Although some literature supports using ILC to decrease repeated surgeries, our cases were not subject to injections during dilations. Our patients did require repeat dilations, with slight re-stricturing at times prior to the next dilation. However, three of the four patients were still able to maintain successful dilations. In addition, there have been numerous randomized control studies in adults showcasing success of EBD for strictures without ILC. A study on intestinal strictures in patients with IBD by Won Lee et al. demonstrated successful dilations of 86% of adult patients (26/30) on the first attempt and 100% (30/30) on the second dilation without ILC [
10]. Hirdes et al. constructed a double-blind study that included 60 adult patients with esophagogastric anastomotic strictures randomized to receive either triamcinolone or saline and then were dilated to 16 mm. Overall, it was found that triamcinolone did not statically decrease the frequency of repeated dilations or of the dysphagia free periods in the patients [
11]. Lastly, Atreja et al. documented 128 patients with Crohn’s disease who underwent endoscopic stricture dilation, and compared the need for reintervention or surgery with and without the use of ILC for both primary and anastomotic strictures. The authors concluded that ILC did not decrease the risk of surgery or reintervention [
12]. Although there are many randomized trials for adults with IBD showcasing no difference between the usage, there continues to be limited numbers in pediatrics.

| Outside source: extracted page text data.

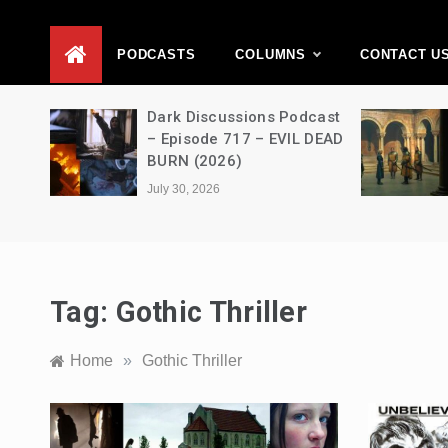
D
PODCASTS
COLUMNS
CONTACT U
Movie
Dark Discussions Podcast
5 –
– Episode 717 – EVIL DEAD
BURN (2026)
July 30, 2026
Tag:
Gothic Thriller
Home
»
Gothic Thriller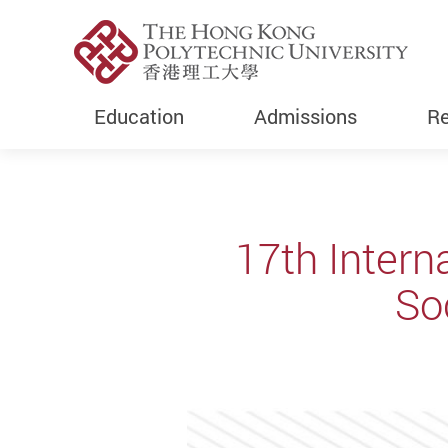
Education
Admissions
Re
Start main content
17th Inter
So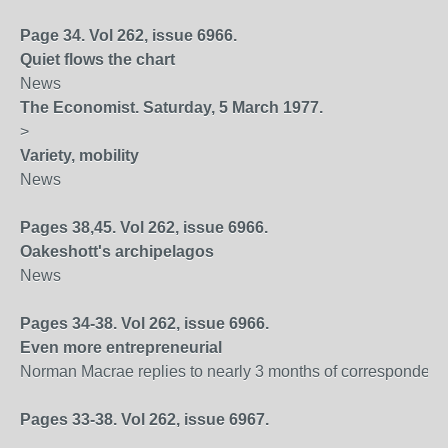
Page 34. Vol 262, issue 6966.
Quiet flows the chart
News
The Economist. Saturday, 5 March 1977.
>
Variety, mobility
News
Pages 38,45. Vol 262, issue 6966.
Oakeshott's archipelagos
News
Pages 34-38. Vol 262, issue 6966.
Even more entrepreneurial
Norman Macrae replies to nearly 3 months of correspondenc
Pages 33-38. Vol 262, issue 6967.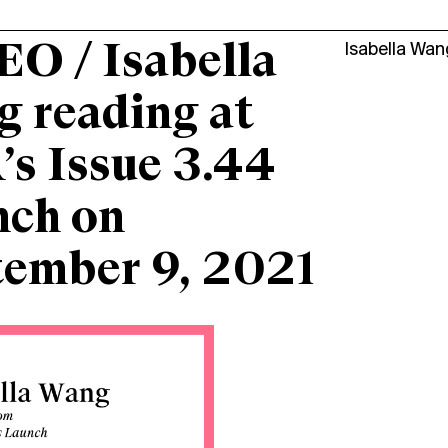
O / Isabella
Isabella Wan
 reading at
s Issue 3.44
nch on
tember 9, 2021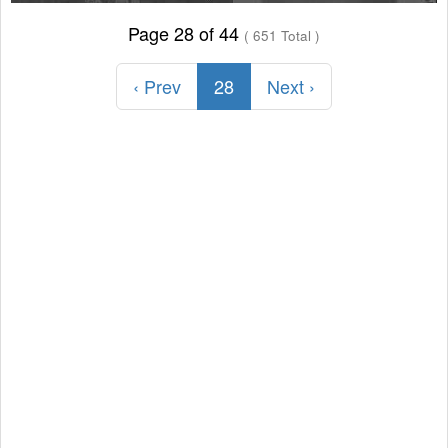
Page 28 of 44
( 651 Total )
‹ Prev
28
Next ›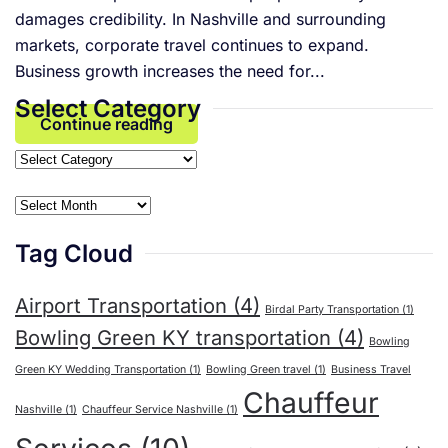
damages credibility. In Nashville and surrounding
markets, corporate travel continues to expand.
Business growth increases the need for...
Select Category
Continue reading
Select
Category
Archives
Tag Cloud
Airport Transportation
(4)
Birdal Party Transportation
(1)
Bowling Green KY transportation
(4)
Bowling
Green KY Wedding Transportation
(1)
Bowling Green travel
(1)
Business Travel
Chauffeur
Nashville
(1)
Chauffeur Service Nashville
(1)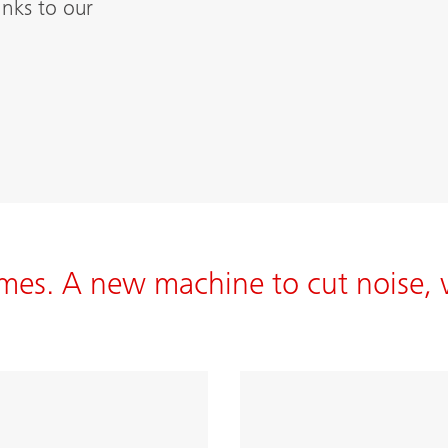
nks to our
mes. A new machine to cut noise, 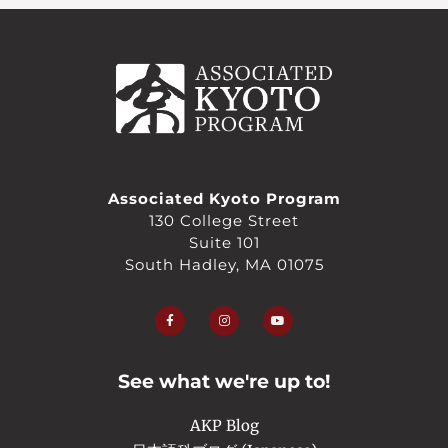
Associated Kyoto Program
130 College Street
Suite 101
South Hadley, MA 01075
F
I
Y
a
n
o
c
s
u
e
t
t
b
a
u
o
g
b
o
r
e
See what we're up to!
k
a
-
m
f
AKP Blog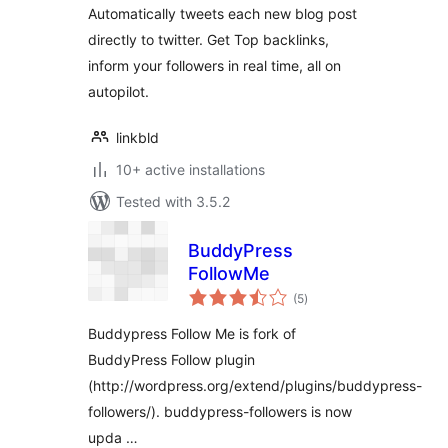
Automatically tweets each new blog post
directly to twitter. Get Top backlinks,
inform your followers in real time, all on
autopilot.
linkbld
10+ active installations
Tested with 3.5.2
BuddyPress
FollowMe
total
(5
)
ratings
Buddypress Follow Me is fork of
BuddyPress Follow plugin
(http://wordpress.org/extend/plugins/buddypress-
followers/). buddypress-followers is now
upda …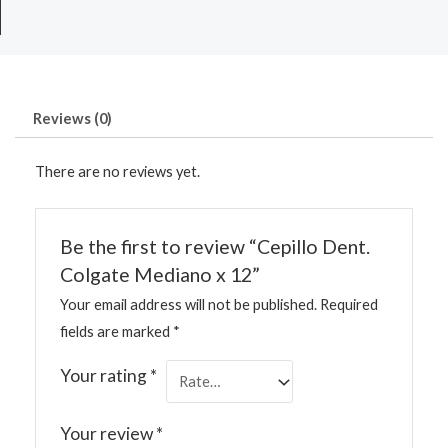
Reviews (0)
There are no reviews yet.
Be the first to review “Cepillo Dent.
Colgate Mediano x 12”
Your email address will not be published.
Required
fields are marked
*
Your rating
*
Your review
*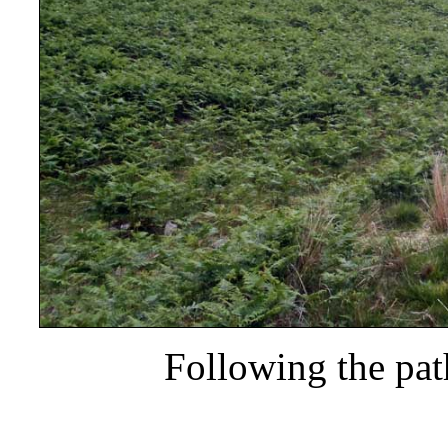
Following the pa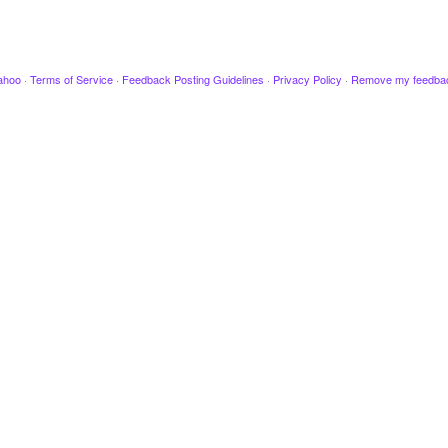
ahoo
·
Terms of Service
·
Feedback Posting Guidelines
·
Privacy Policy
·
Remove my feedba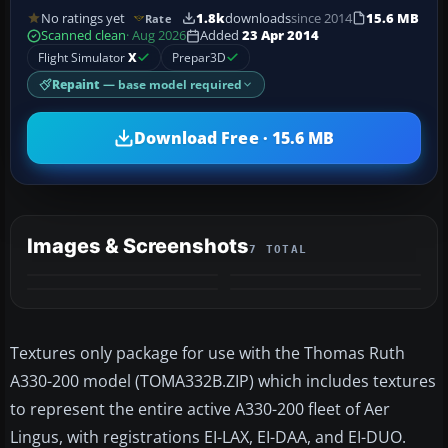
No ratings yet
1.8k
downloads
since 2014
15.6 MB
Rate
Scanned clean
· Aug 2026
Added
23 Apr 2014
Flight Simulator
X
Prepar3D
Repaint
— base model required
Download Free · 15.6 MB
Images & Screenshots
7 TOTAL
+3
MORE
Textures only package for use with the Thomas Ruth
A330-200 model (TOMA332B.ZIP) which includes textures
to represent the entire active A330-200 fleet of Aer
Lingus, with registrations EI-LAX, EI-DAA, and EI-DUO.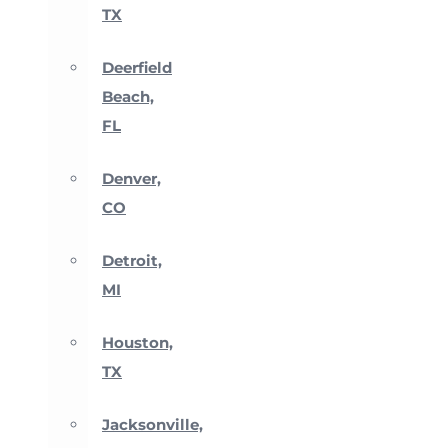
TX
Deerfield
Beach,
FL
Denver,
CO
Detroit,
MI
Houston,
TX
Jacksonville,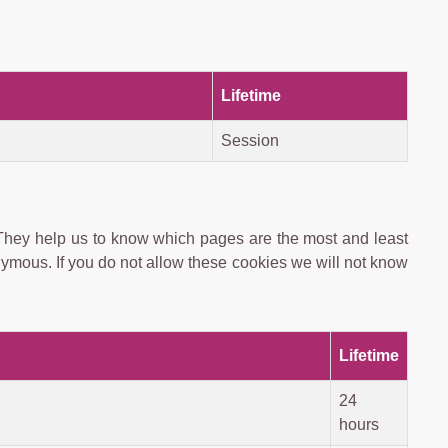
Lifetime
Session
 They help us to know which pages are the most and least
nymous. If you do not allow these cookies we will not know
Lifetime
24
hours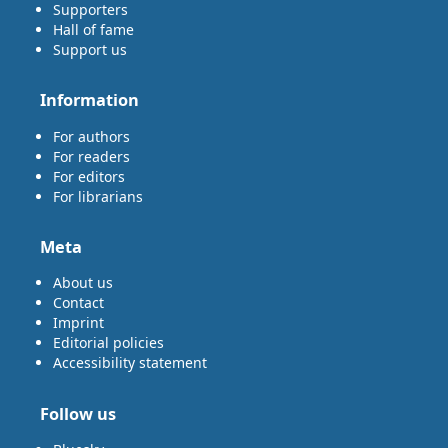
Supporters
Hall of fame
Support us
Information
For authors
For readers
For editors
For librarians
Meta
About us
Contact
Imprint
Editorial policies
Accessibility statement
Follow us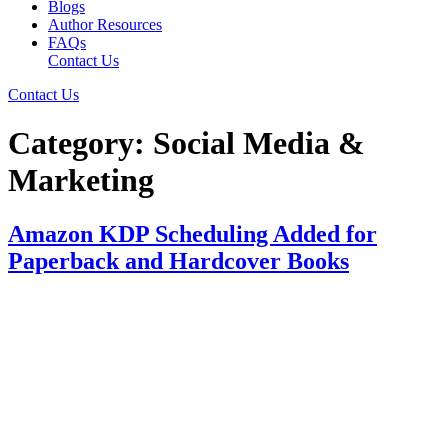
Blogs
Author Resources
FAQs
Contact Us
Contact Us
Category:
Social Media &
Marketing
Amazon KDP Scheduling Added for
Paperback and Hardcover Books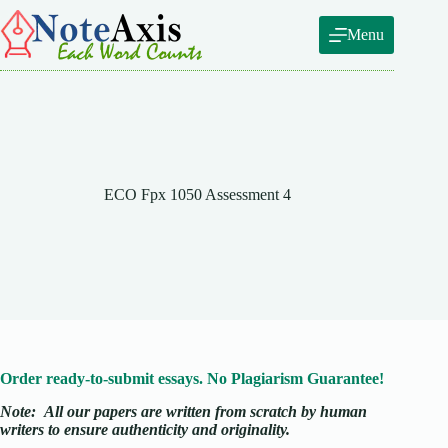
Skip
to
Menu
content
ECO Fpx 1050 Assessment 4
Order ready-to-submit essays. No Plagiarism Guarantee!
Note:
All our papers are written from scratch
by human
writers to ensure authenticity and originality.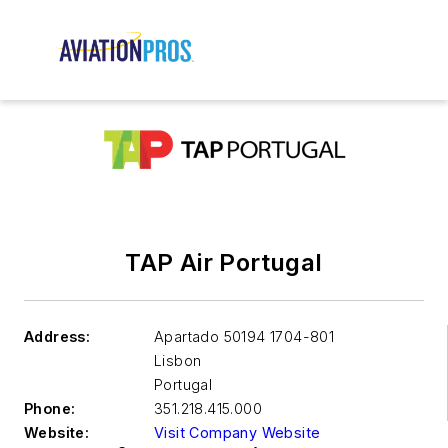
TAP Air Portugal
Address:
Apartado 50194 1704-801
Lisbon
Portugal
Phone:
351.218.415.000
Website:
Visit Company Website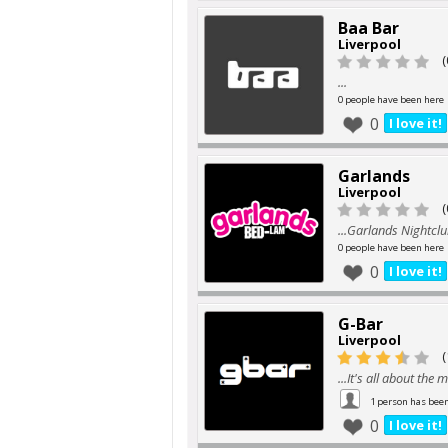
Baa Bar
Liverpool
(
...
0 people have been here
0
I love it!
Garlands
Liverpool
(
...Garlands Nightclu
0 people have been here
0
I love it!
G-Bar
Liverpool
(
...It's all about the 
1 person has bee
0
I love it!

Limitations of the case series include a lack of a comparison group, small sample size, and inability to generalize to a larger population. Future controlled trials should compare the risk and benefits of dilations with and without intralesional steroids.
4. Conclusions
This case series showcased three patients with successful EBD without intralesional steroids. However, given the limitations of a case series, the use of ILC injections during routine EBD in pediatric patients should be further explored in randomized control trials.